For the village inhabitants in the nineteenth century, life changed either directly or indirectly due to what happened on a rainy night in August 1879.
"It was a time when the Irish people were suffering greatly and this one supernatural moment changed life in Ireland forever giving the Irish people hope and comfort in one of the darkest times in our history," explained Miller.
"Knock, of course, has attracted millions of visitors as well as personal pilgrimages by two Popes."
The film tells the story of life in Ireland at that time, and the unbearable hardship and suffering the Irish people were going through following the Great Famine of 1845 when about one million people died and at least a million more emigrated.
"High quality reenactments document life before the apparition, showcasing the poor living conditions the Irish people had under British rule," said Miller.
"We focus on the food crisis, the land war, and emigration. Then that miraculous moment when Our Lady appeared to 15 witnesses, changing their lives forever and giving Irish people hope and comfort when they needed it the most."

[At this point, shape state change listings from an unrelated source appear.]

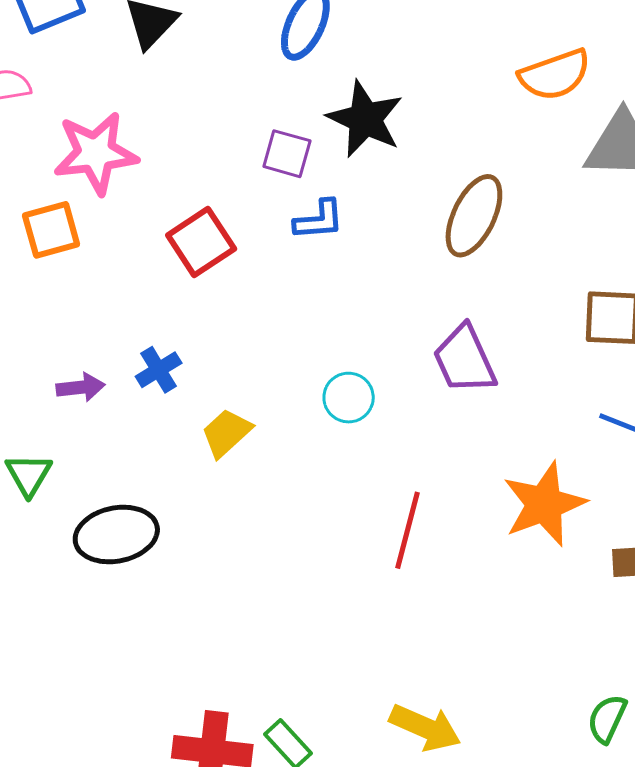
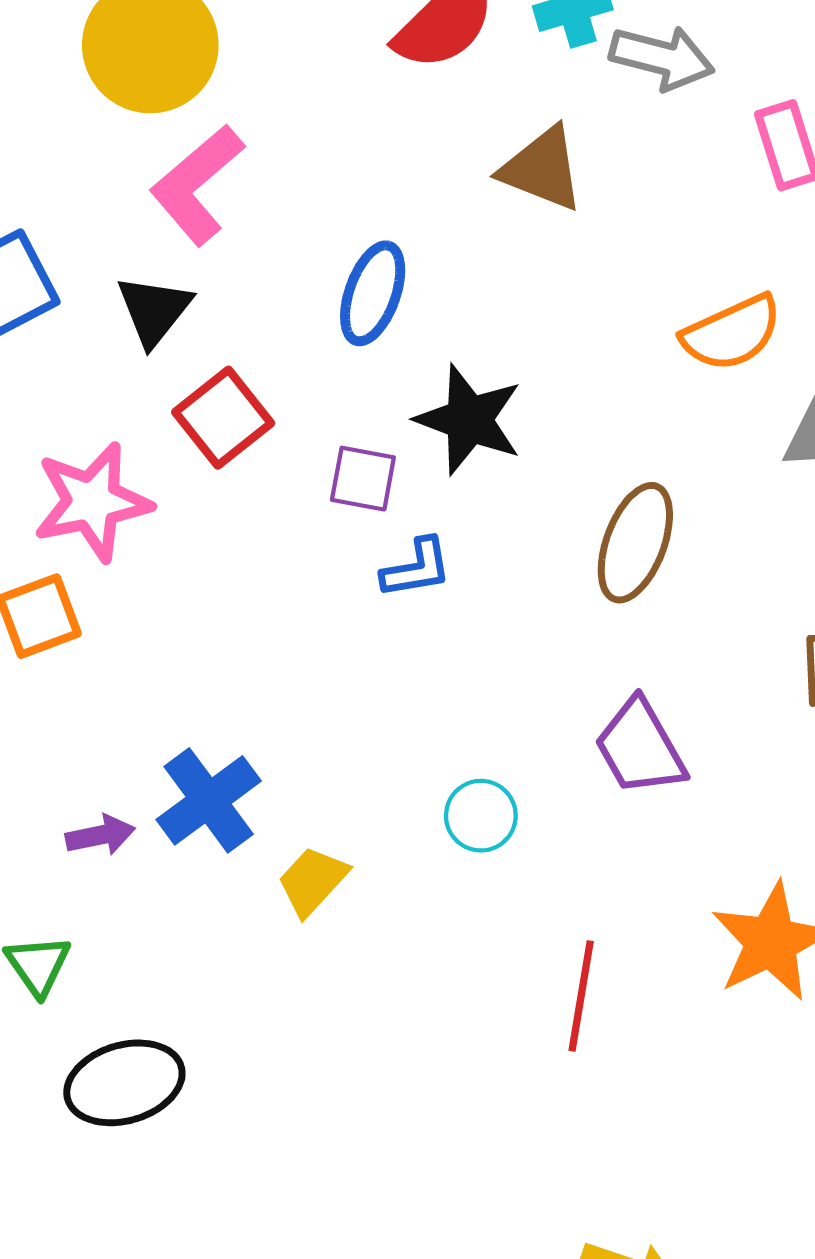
red square: (201, 242) -> (223, 418), moved
blue cross: (159, 370) -> (209, 800), size x1.6
black ellipse: (116, 535) -> (124, 1083), moved

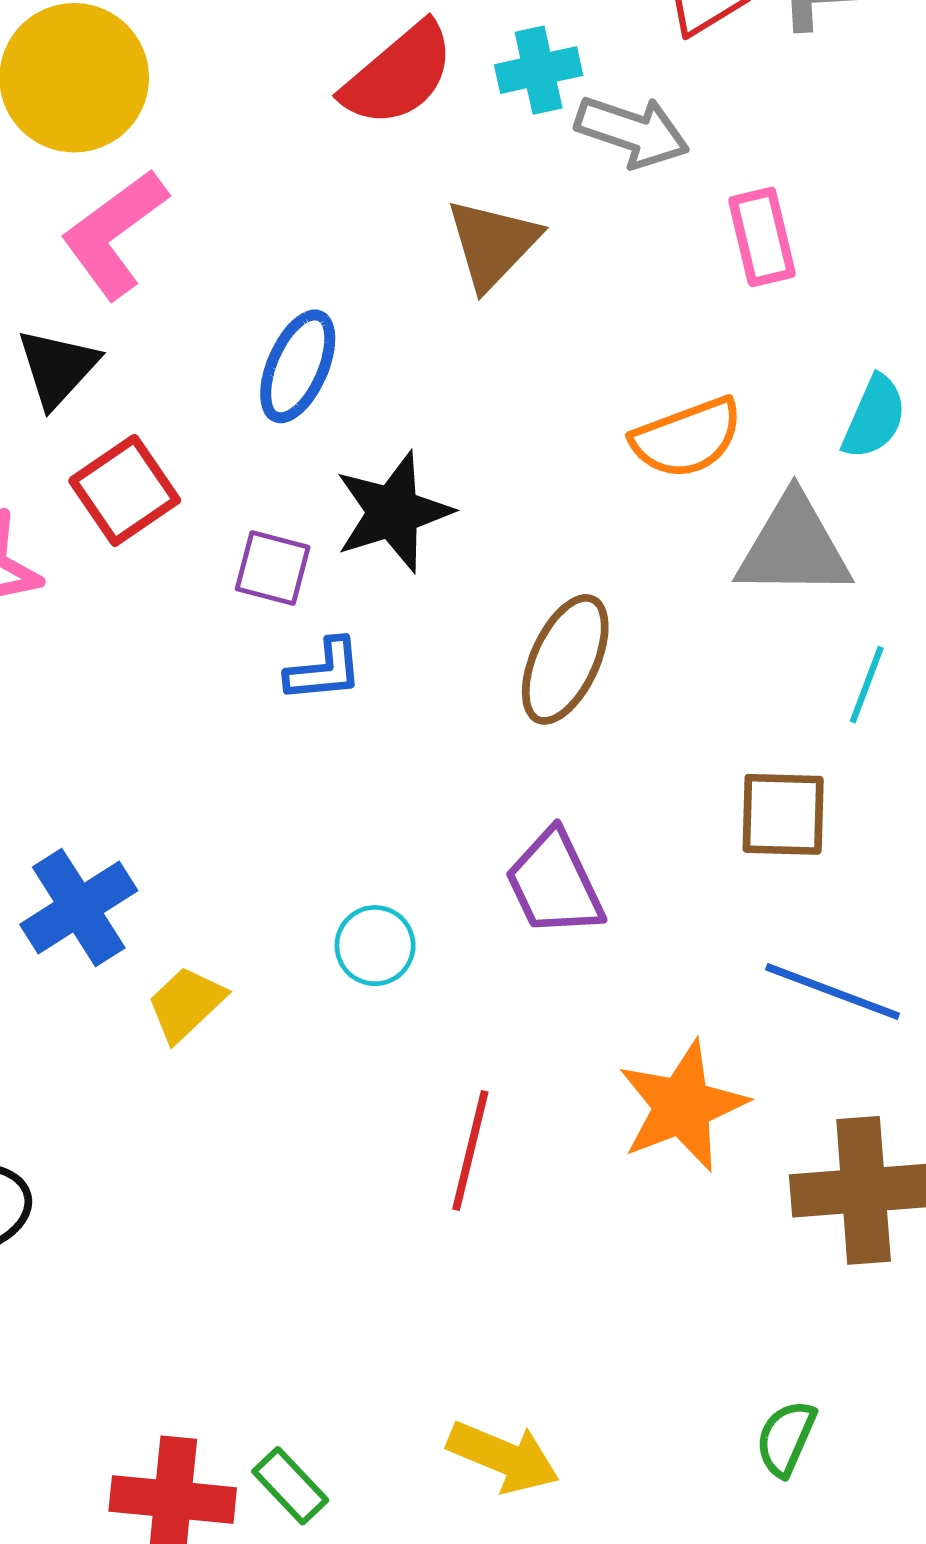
brown triangle: (542, 169) -> (493, 244), turned 48
black star: (469, 420) -> (393, 512), turned 30

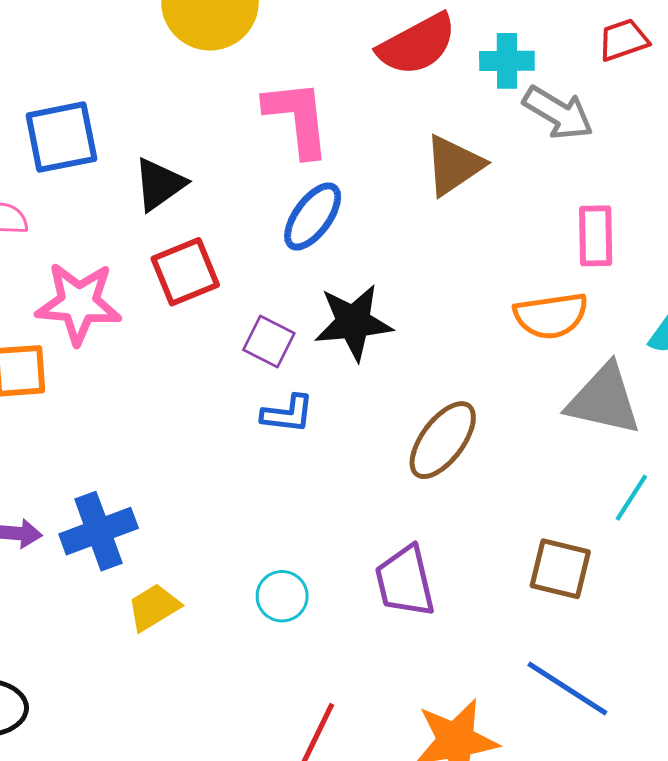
pink L-shape: (114, 234) -> (297, 118), moved, turned 108
pink rectangle: (762, 237) -> (596, 236), moved

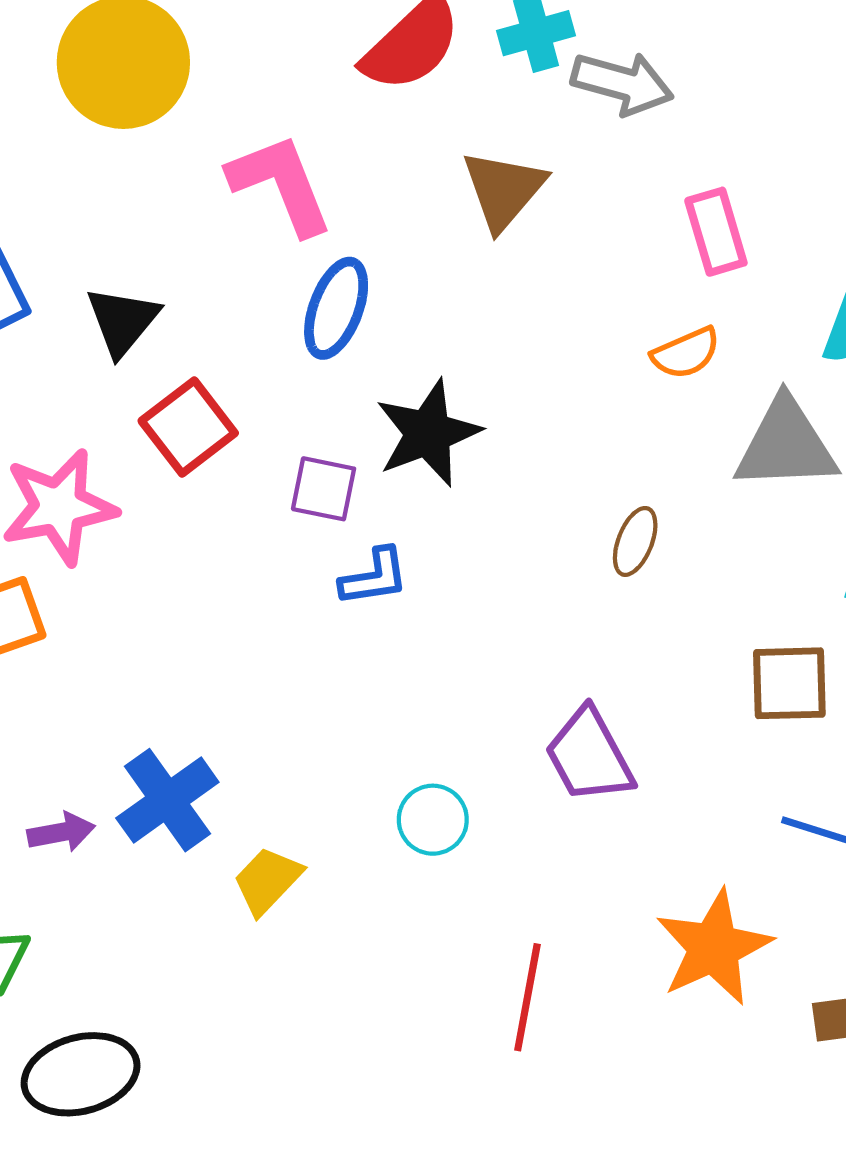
orange semicircle: (551, 316) -> (686, 353), size x0.7
brown ellipse: (443, 440) -> (635, 541), moved, size x0.6

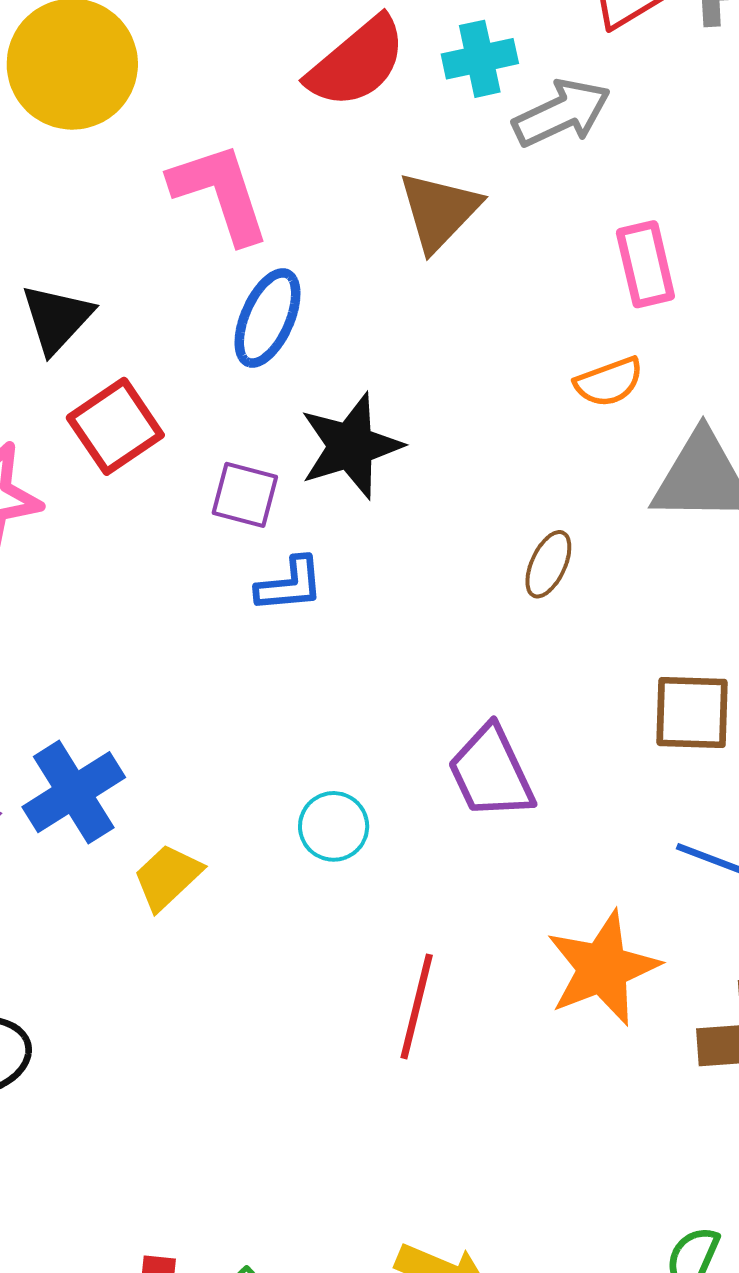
gray arrow: (622, 83) -> (562, 113), turned -44

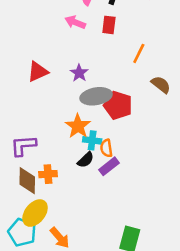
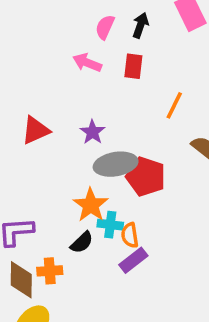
black semicircle: (86, 160) -> (82, 242), moved

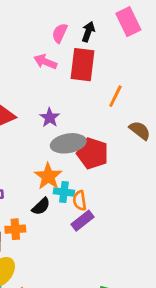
red rectangle: (133, 66) -> (83, 65), size x1.6

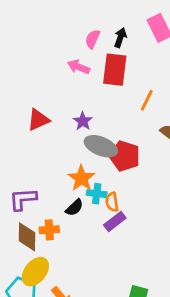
gray ellipse: (68, 143) -> (101, 146), turned 32

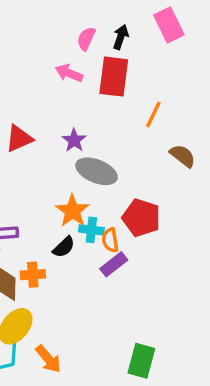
red pentagon: (125, 156) -> (141, 218), moved

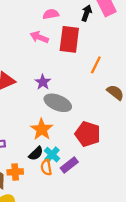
black arrow: (121, 37) -> (87, 13), moved
pink semicircle: (86, 39) -> (51, 14), turned 56
cyan cross: (91, 230) -> (52, 155), moved, turned 35
orange semicircle: (110, 240) -> (46, 167), moved

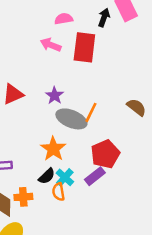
orange line: (96, 65) -> (91, 112), moved
red pentagon: (88, 134) -> (105, 154), turned 30
purple rectangle: (69, 165) -> (95, 176), moved

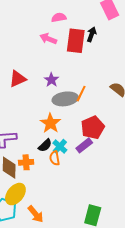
black arrow: (104, 17) -> (92, 34), moved
gray ellipse: (71, 119) -> (65, 99), turned -30

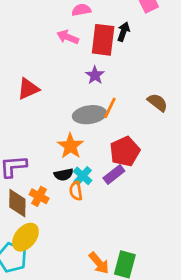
purple star: (51, 80) -> (95, 75), moved
black semicircle: (45, 145) -> (64, 175), turned 32
orange cross: (26, 162) -> (39, 196), turned 32
orange arrow: (36, 214) -> (99, 263), moved

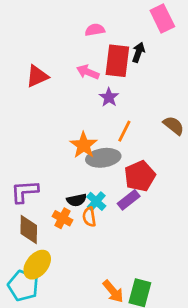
pink arrow: (68, 37) -> (88, 72), moved
red triangle: (28, 89) -> (37, 76), moved
gray ellipse: (89, 115) -> (103, 158), moved
orange star: (70, 146) -> (84, 145), moved
orange cross: (39, 196) -> (63, 218), moved

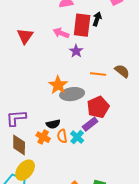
red triangle: (37, 76) -> (25, 36), turned -30
orange line: (124, 131) -> (98, 74), moved, turned 70
cyan cross: (96, 201) -> (77, 137), moved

The dramatisation will be intertwined with interviews with people whose lives have been touched by Knock, from people seeking miraculous cures, the everyday pilgrims, to the shrine's handmaids, relatives of the original witnesses, current parish priest Fr Richard Gibbons and Archbishop Eamon Martin, Primate of All Ireland.
It also covers the two investigations completed by the Catholic Church into the apparition which led it to conclude that Our Lady, the Queen of Ireland, did indeed appear that night.
"Our filming, research and interviews demonstrated to us that Knock, even today in Ireland's secular society, has its place in the heart of the Irish," said Miller.